> Directions for this task:
The lines below, from the one holding "turquoise. Be sure to add this" through the one holding "See How You Match", are to be restated word for word, with all images left out.

[Saved entries]
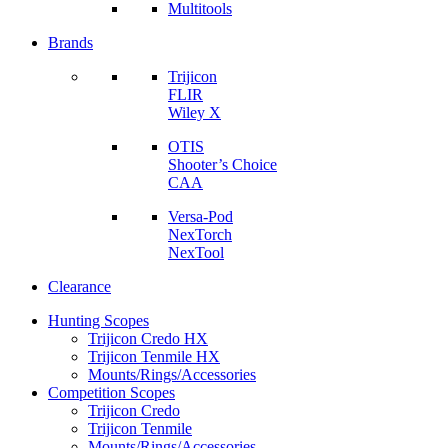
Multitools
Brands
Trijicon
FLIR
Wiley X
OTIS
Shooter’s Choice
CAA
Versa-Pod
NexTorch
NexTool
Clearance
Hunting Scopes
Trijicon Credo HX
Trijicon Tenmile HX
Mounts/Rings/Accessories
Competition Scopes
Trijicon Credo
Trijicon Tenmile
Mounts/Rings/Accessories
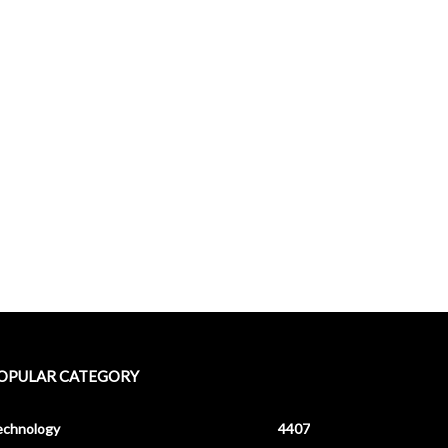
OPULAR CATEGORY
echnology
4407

--

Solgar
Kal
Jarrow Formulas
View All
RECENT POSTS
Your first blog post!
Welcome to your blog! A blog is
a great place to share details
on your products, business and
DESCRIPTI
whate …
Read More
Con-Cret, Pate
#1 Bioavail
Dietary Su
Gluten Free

---

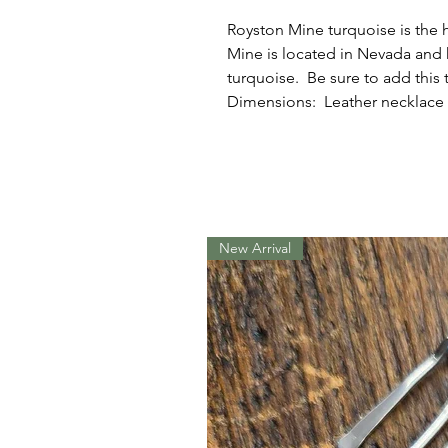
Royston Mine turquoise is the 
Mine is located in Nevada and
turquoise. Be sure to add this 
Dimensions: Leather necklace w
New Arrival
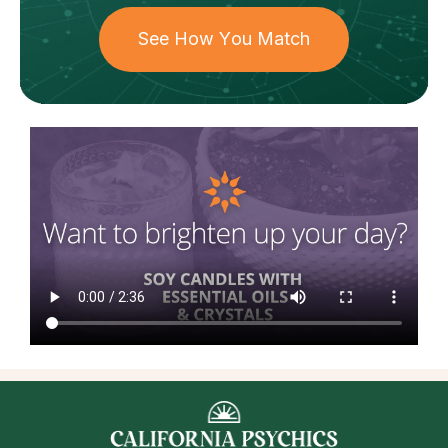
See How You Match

> Response to this task:
turquoise. Be sure to add this 
Dimensions: Leather necklace w
New Arrival
See How You Match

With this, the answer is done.